[Dataset excerpts]
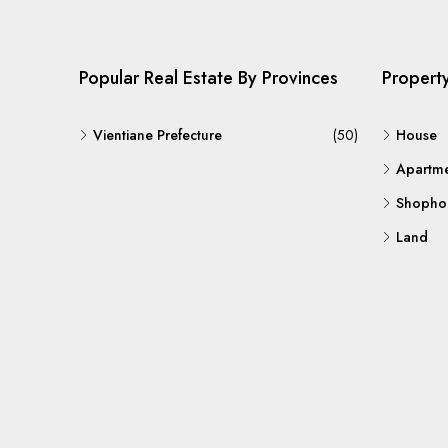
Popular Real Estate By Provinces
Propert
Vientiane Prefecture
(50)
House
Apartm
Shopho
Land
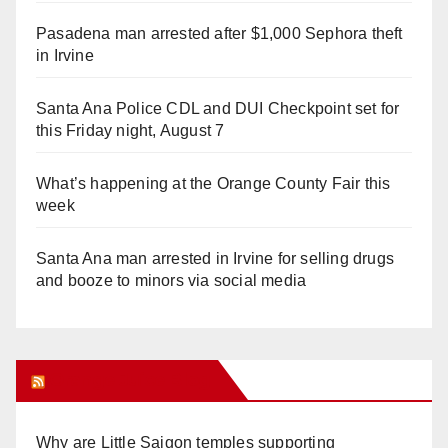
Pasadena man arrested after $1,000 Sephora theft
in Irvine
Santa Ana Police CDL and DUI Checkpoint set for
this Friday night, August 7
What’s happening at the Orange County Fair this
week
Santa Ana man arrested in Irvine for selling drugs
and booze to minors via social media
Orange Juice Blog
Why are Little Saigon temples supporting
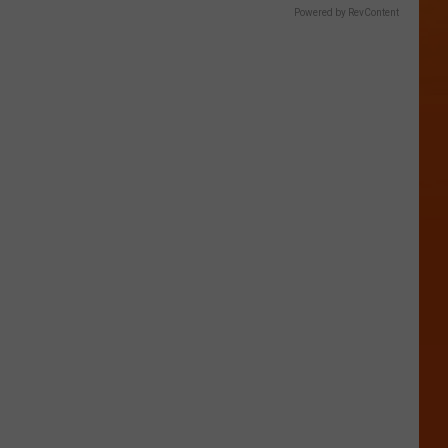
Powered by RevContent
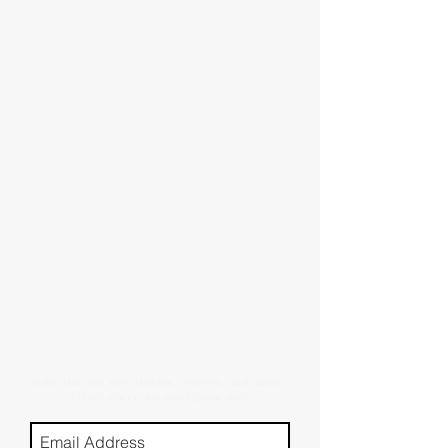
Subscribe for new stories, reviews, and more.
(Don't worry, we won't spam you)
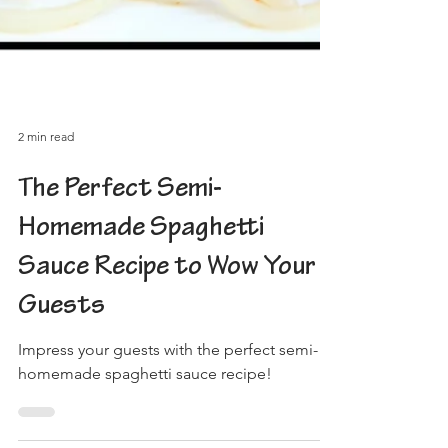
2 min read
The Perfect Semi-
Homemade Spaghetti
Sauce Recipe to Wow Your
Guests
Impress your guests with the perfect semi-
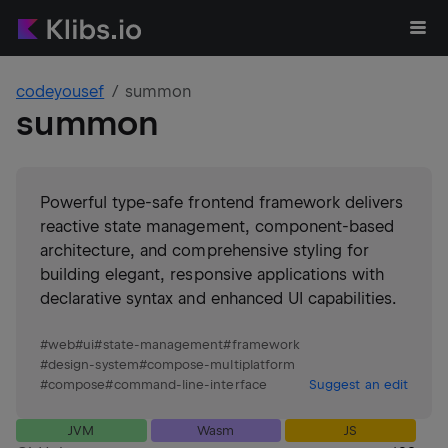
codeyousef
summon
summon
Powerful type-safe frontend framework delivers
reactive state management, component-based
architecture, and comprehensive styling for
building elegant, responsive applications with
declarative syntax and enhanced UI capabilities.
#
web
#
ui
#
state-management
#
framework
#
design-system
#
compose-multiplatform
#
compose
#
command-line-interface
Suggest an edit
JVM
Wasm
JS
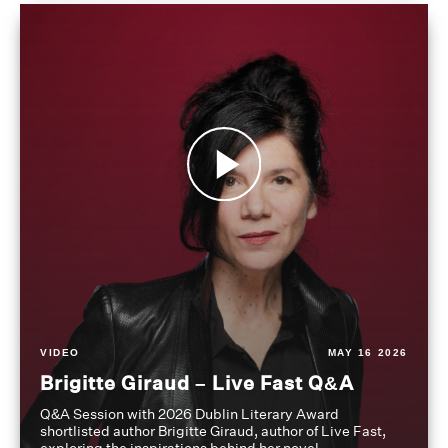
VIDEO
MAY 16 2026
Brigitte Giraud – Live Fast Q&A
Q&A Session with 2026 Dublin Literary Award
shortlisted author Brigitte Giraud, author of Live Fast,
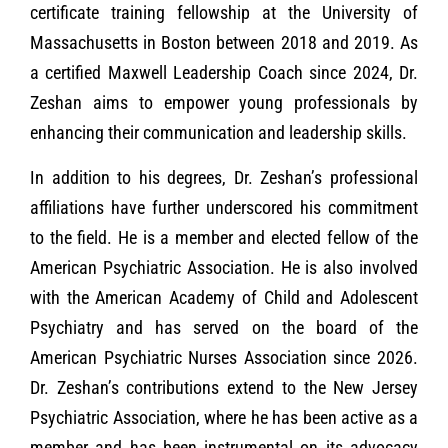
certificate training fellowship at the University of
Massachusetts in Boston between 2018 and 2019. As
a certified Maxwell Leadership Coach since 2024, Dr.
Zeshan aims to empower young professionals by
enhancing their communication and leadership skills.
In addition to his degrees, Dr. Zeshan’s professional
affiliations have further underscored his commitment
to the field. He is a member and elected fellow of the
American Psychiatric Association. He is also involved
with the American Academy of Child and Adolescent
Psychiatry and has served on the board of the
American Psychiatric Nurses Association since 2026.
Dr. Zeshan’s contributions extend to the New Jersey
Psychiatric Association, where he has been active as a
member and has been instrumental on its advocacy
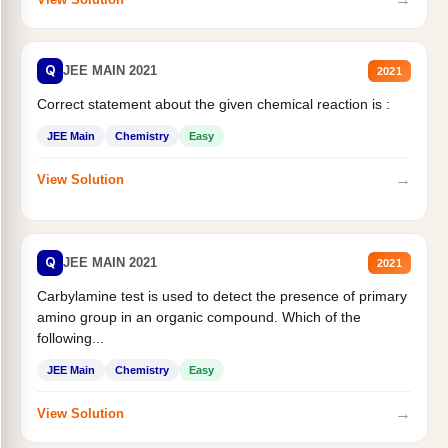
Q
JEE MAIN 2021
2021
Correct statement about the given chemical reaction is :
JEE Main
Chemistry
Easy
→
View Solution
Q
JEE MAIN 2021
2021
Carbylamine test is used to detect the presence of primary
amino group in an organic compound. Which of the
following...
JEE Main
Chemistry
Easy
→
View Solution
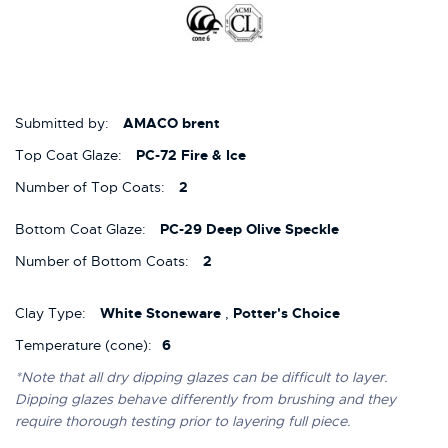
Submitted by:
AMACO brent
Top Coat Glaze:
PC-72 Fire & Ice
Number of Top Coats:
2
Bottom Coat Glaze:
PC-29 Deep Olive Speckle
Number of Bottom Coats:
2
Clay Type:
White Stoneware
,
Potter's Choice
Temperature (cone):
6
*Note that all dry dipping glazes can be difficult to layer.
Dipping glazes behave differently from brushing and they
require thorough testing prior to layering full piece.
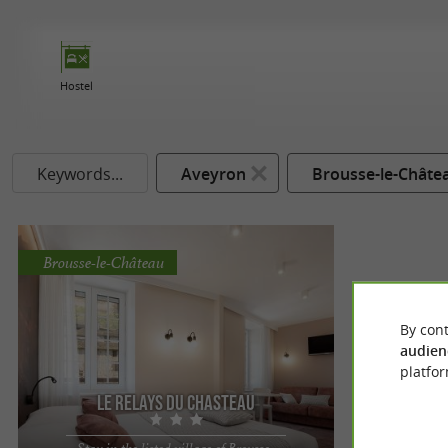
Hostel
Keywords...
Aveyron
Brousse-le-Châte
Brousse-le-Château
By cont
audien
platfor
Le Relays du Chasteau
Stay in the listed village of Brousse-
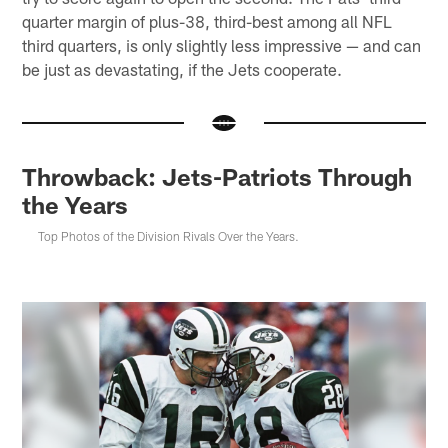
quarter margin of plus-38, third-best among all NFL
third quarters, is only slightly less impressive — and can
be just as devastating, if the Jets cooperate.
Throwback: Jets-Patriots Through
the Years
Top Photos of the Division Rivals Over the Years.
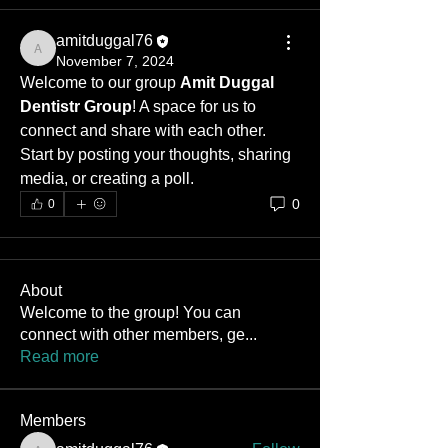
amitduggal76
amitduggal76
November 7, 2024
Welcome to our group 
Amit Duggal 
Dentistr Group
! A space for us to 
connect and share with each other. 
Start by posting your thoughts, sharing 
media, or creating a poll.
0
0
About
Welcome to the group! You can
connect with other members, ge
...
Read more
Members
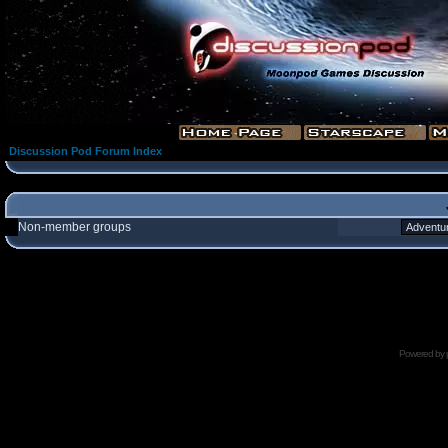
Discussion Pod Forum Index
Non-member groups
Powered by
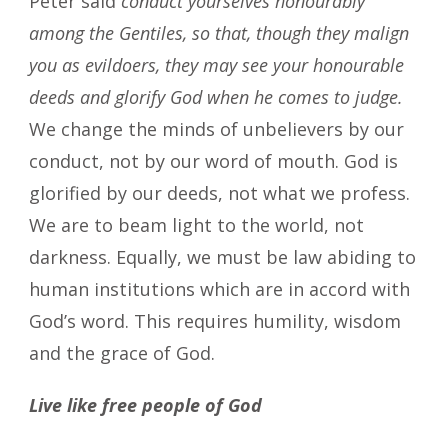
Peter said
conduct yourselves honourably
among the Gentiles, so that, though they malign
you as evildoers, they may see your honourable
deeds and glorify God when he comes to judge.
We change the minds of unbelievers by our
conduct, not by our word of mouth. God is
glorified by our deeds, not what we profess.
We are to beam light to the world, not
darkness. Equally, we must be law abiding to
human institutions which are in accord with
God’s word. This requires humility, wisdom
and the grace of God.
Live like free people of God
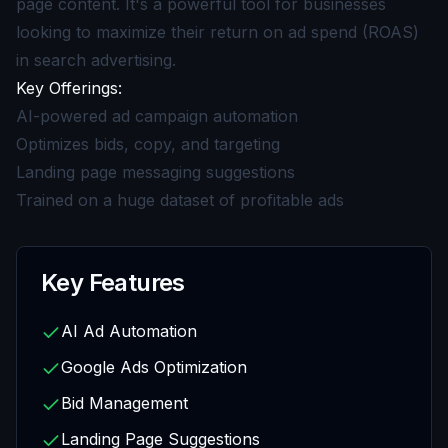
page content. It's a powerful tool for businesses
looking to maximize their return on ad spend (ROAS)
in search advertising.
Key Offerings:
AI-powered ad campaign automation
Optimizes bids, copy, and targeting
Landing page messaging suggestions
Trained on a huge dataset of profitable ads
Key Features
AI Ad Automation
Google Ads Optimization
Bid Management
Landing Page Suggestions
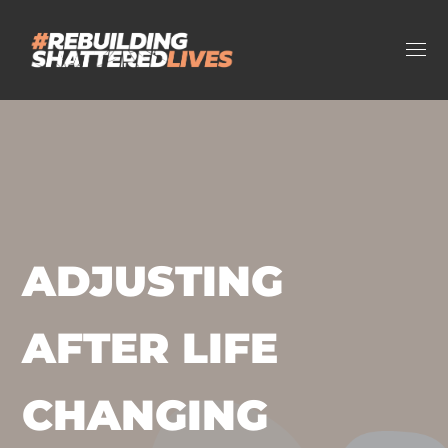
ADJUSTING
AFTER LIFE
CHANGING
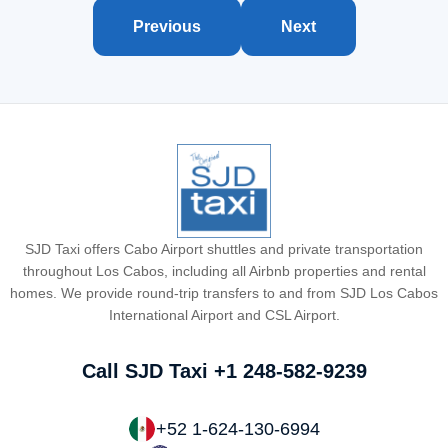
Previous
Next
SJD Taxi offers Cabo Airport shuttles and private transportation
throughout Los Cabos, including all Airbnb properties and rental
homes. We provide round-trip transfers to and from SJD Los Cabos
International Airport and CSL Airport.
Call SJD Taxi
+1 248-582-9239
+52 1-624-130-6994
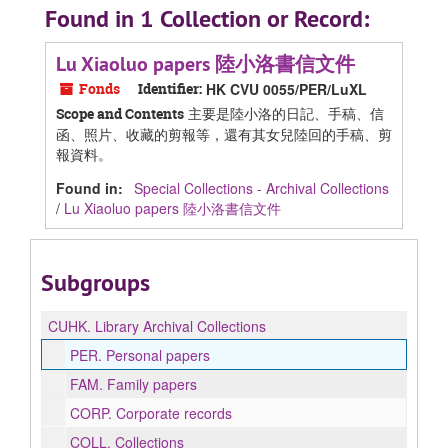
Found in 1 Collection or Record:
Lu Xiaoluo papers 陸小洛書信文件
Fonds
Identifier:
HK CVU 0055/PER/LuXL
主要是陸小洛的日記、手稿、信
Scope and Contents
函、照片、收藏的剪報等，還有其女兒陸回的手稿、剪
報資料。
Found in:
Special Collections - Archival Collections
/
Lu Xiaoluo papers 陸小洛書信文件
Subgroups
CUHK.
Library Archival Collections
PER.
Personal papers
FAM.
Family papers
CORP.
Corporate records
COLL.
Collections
[/Dataset excerpts]
From the first line to the last, restate the entries exactly, without pictures.

Popular Real Estate By Provinces
Propert
Vientiane Prefecture
(50)
House
Apartm
Shopho
Land
Pasadena man arrested after $1,000 Sephora theft
in Irvine
Santa Ana Police CDL and DUI Checkpoint set for
this Friday night, August 7
What’s happening at the Orange County Fair this
week
Santa Ana man arrested in Irvine for selling drugs
and booze to minors via social media
Orange Juice Blog
Why are Little Saigon temples supporting
Powered by RevContent
Subscribe for new stories, reviews, and more.
(Don't worry, we won't spam you)
2 min read
The Perfect Semi-
Homemade Spaghetti
Sauce Recipe to Wow Your
Guests
Impress your guests with the perfect semi-
codeyousef
summon
summon
Powerful type-safe frontend framework delivers
reactive state management, component-based
architecture, and comprehensive styling for
building elegant, responsive applications with
declarative syntax and enhanced UI capabilities.
#
web
#
ui
#
state-management
#
framework
#
design-system
#
compose-multiplatform
#
compose
#
command-line-interface
Suggest an edit
JVM
Wasm
JS
VIDEO
MAY 16 2026
Brigitte Giraud – Live Fast Q&A
Q&A Session with 2026 Dublin Literary Award
shortlisted author Brigitte Giraud, author of Live Fast,
certificate training fellowship at the University of
Massachusetts in Boston between 2018 and 2019. As
a certified Maxwell Leadership Coach since 2024, Dr.
Zeshan aims to empower young professionals by
enhancing their communication and leadership skills.
In addition to his degrees, Dr. Zeshan’s professional
affiliations have further underscored his commitment
to the field. He is a member and elected fellow of the
American Psychiatric Association. He is also involved
with the American Academy of Child and Adolescent
Psychiatry and has served on the board of the
American Psychiatric Nurses Association since 2026.
Dr. Zeshan’s contributions extend to the New Jersey
Psychiatric Association, where he has been active as a
member and has been instrumental on its advocacy
Q
JEE MAIN 2021
2021
Correct statement about the given chemical reaction is :
JEE Main
Chemistry
Easy
→
View Solution
Q
JEE MAIN 2021
2021
Carbylamine test is used to detect the presence of primary
amino group in an organic compound. Which of the
following...
JEE Main
Chemistry
Easy
→
View Solution
Submitted by:
AMACO brent
Top Coat Glaze:
PC-72 Fire & Ice
Number of Top Coats:
2
Bottom Coat Glaze:
PC-29 Deep Olive Speckle
Number of Bottom Coats:
2
Clay Type:
White Stoneware
,
Potter's Choice
Temperature (cone):
6
*Note that all dry dipping glazes can be difficult to layer.
Dipping glazes behave differently from brushing and they
require thorough testing prior to layering full piece.
Hostel
Keywords...
Aveyron
Brousse-le-Châte
Brousse-le-Château
By cont
audien
platfor
Le Relays du Chasteau
Stay in the listed village of Brousse-
quarter margin of plus-38, third-best among all NFL
third quarters, is only slightly less impressive — and can
be just as devastating, if the Jets cooperate.
Throwback: Jets-Patriots Through
the Years
Top Photos of the Division Rivals Over the Years.
amitduggal76
amitduggal76
November 7, 2024
Welcome to our group 
Amit Duggal 
Dentistr Group
! A space for us to 
connect and share with each other. 
Start by posting your thoughts, sharing 
media, or creating a poll.
0
0
About
Welcome to the group! You can
connect with other members, ge
...
Read more
Members
Discussion Pod Forum Index
Non-member groups
Powered by
Peter said
conduct yourselves honourably
among the Gentiles, so that, though they malign
you as evildoers, they may see your honourable
deeds and glorify God when he comes to judge.
We change the minds of unbelievers by our
conduct, not by our word of mouth. God is
glorified by our deeds, not what we profess.
We are to beam light to the world, not
darkness. Equally, we must be law abiding to
human institutions which are in accord with
God’s word. This requires humility, wisdom
and the grace of God.
Live like free people of God
page content. It's a powerful tool for businesses
looking to maximize their return on ad spend (ROAS)
in search advertising.
Key Offerings:
AI-powered ad campaign automation
Optimizes bids, copy, and targeting
Landing page messaging suggestions
Trained on a huge dataset of profitable ads
Key Features
AI Ad Automation
Google Ads Optimization
Bid Management
Landing Page Suggestions
ADJUSTING
AFTER LIFE
CHANGING
Previous
Next
SJD Taxi offers Cabo Airport shuttles and private transportation
throughout Los Cabos, including all Airbnb properties and rental
homes. We provide round-trip transfers to and from SJD Los Cabos
International Airport and CSL Airport.
Call SJD Taxi
+1 248-582-9239
+52 1-624-130-6994
Found in 1 Collection or Record:
Lu Xiaoluo papers 陸小洛書信文件
Fonds
Identifier:
HK CVU 0055/PER/LuXL
主要是陸小洛的日記、手稿、信
Scope and Contents
函、照片、收藏的剪報等，還有其女兒陸回的手稿、剪
報資料。
Found in:
Special Collections - Archival Collections
/
Lu Xiaoluo papers 陸小洛書信文件
Subgroups
CUHK.
Library Archival Collections
PER.
Personal papers
FAM.
Family papers
CORP.
Corporate records
COLL.
Collections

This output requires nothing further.